The more features and options I add to PrimeCandidateSource, the more
cumbersome it will be to replicate each one in a command-line option
to the ultimate primegen() function. So I'm moving to an API in which
the client of primegen() constructs a PrimeCandidateSource themself,
and passes it in to primegen().
Also, changed the API for pcs_new() so that you don't have to pass
'firstbits' unless you really want to. The net effect is that even
though we've added flexibility, we've also simplified the call sites
of primegen() in the simple case: if you want a 1234-bit prime, you
just need to pass pcs_new(1234) as the argument to primegen, and
you're done.
The new declaration of primegen() lives in ssh_keygen.h, along with
all the types it depends on. So I've had to #include that header in a
few new files.
I've replaced the random number generation and small delta-finding
loop in primegen() with a much more elaborate system in its own source
file, with unit tests and everything.
Immediate benefits:
- fixes a theoretical possibility of overflowing the target number of
bits, if the random number was so close to the top of the range
that the addition of delta * factor pushed it over. However, this
only happened with negligible probability.
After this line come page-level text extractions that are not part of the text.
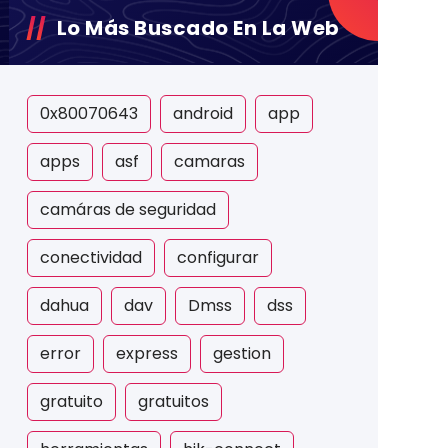
Lo Más Buscado En La Web
0x80070643
android
app
apps
asf
camaras
camáras de seguridad
conectividad
configurar
dahua
dav
Dmss
dss
error
express
gestion
gratuito
gratuitos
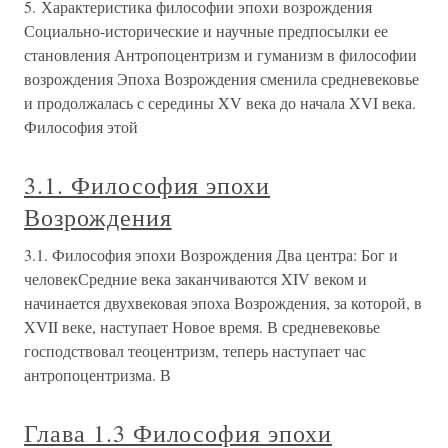
5. Характеристика философии эпохи возрождения
Социально-исторические и научные предпосылки ее
становления Антропоцентризм и гуманизм в философии
возрождения Эпоха Возрождения сменила средневековье
и продолжалась с середины XV века до начала XVI века.
Философия этой
3.1. Философия эпохи
Возрождения
3.1. Философия эпохи Возрождения Два центра: Бог и
человекСредние века заканчиваются XIV веком и
начинается двухвековая эпоха Возрождения, за которой, в
XVII веке, наступает Новое время. В средневековье
господствовал теоцентризм, теперь наступает час
антропоцентризма. В
Глава 1.3 Философия эпохи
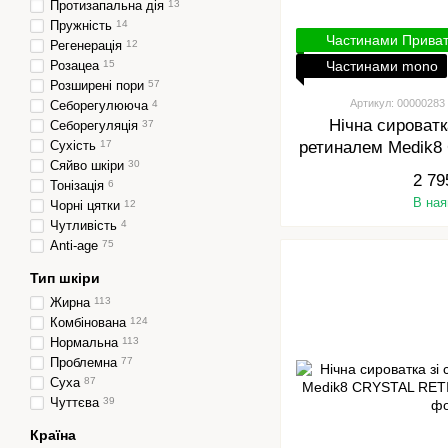
Протизапальна дія
13
Пружність
14
Частинами Прива
Регенерація
12
Розацеа
15
Частинами mono
Розширені пори
57
Артикул: 00000283
Себорегулююча
4
Нічна сироватк
Себорегуляція
37
Сухість
17
ретиналем Medik
Сяйво шкіри
30
1 3
2 79
Тонізація
6
В ная
Чорні цятки
12
Чутливість
4
Anti-age
75
Тип шкіри
Жирна
113
Комбінована
124
Нормальна
113
Проблемна
77
Суха
87
Чуттєва
39
Країна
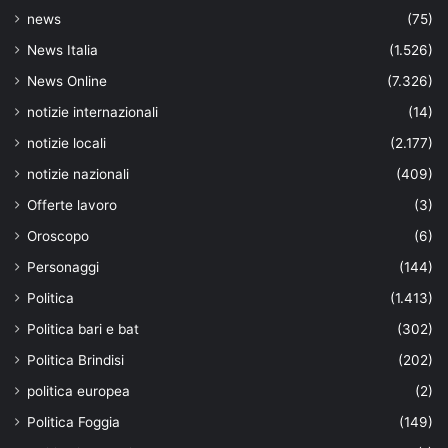
news
(75)
News Italia
(1.526)
News Online
(7.326)
notizie internazionali
(14)
notizie locali
(2.177)
notizie nazionali
(409)
Offerte lavoro
(3)
Oroscopo
(6)
Personaggi
(144)
Politica
(1.413)
Politica bari e bat
(302)
Politica Brindisi
(202)
politica europea
(2)
Politica Foggia
(149)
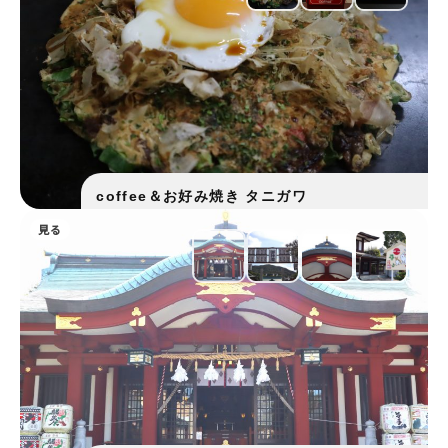
coffee＆お好み焼き タニガワ
見る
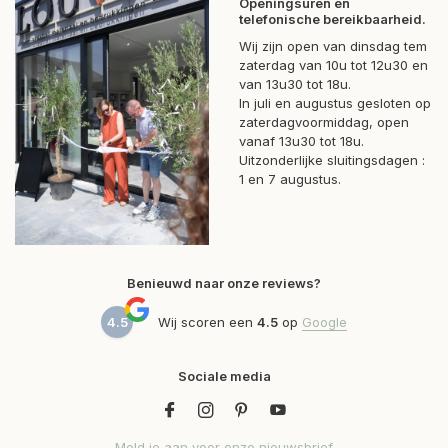
Openingsuren en
telefonische bereikbaarheid.
Wij zijn open van dinsdag tem
zaterdag van 10u tot 12u30 en
van 13u30 tot 18u.
In juli en augustus gesloten op
zaterdagvoormiddag, open
vanaf 13u30 tot 18u.
Uitzonderlijke sluitingsdagen :
1 en 7 augustus.
Benieuwd naar onze reviews?
4.5
Wij scoren een
4.5
op
Google
Sociale media
Meld je aan voor onze nieuwsbrief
- fixes a directional bias in delta-finding. The previous code
incremented the number repeatedly until it found a value coprime to
all the right things, which meant that a prime preceded by a
particularly long sequence of numbers with tiny factors was more
likely to be chosen. Now we select candidate delta values at
random, that bias should be eliminated.
- changes the semantics of the outermost primegen() function to make
them easier to use, because now the caller specifies the 'bits' and
'firstbits' values for the actual returned prime, rather than
having to account for the factor you're multiplying it by in DSA.
DSA client code is correspondingly adjusted.
Future benefits:
- having the candidate generation in a separate function makes it
easy to reuse in alternative prime generation strategies
- the available constraints support applications such as Maurer's
algorithm for generating provable primes, or strong primes for RSA
in which both p-1 and p+1 have a large factor. So those become
things we could experiment with in future.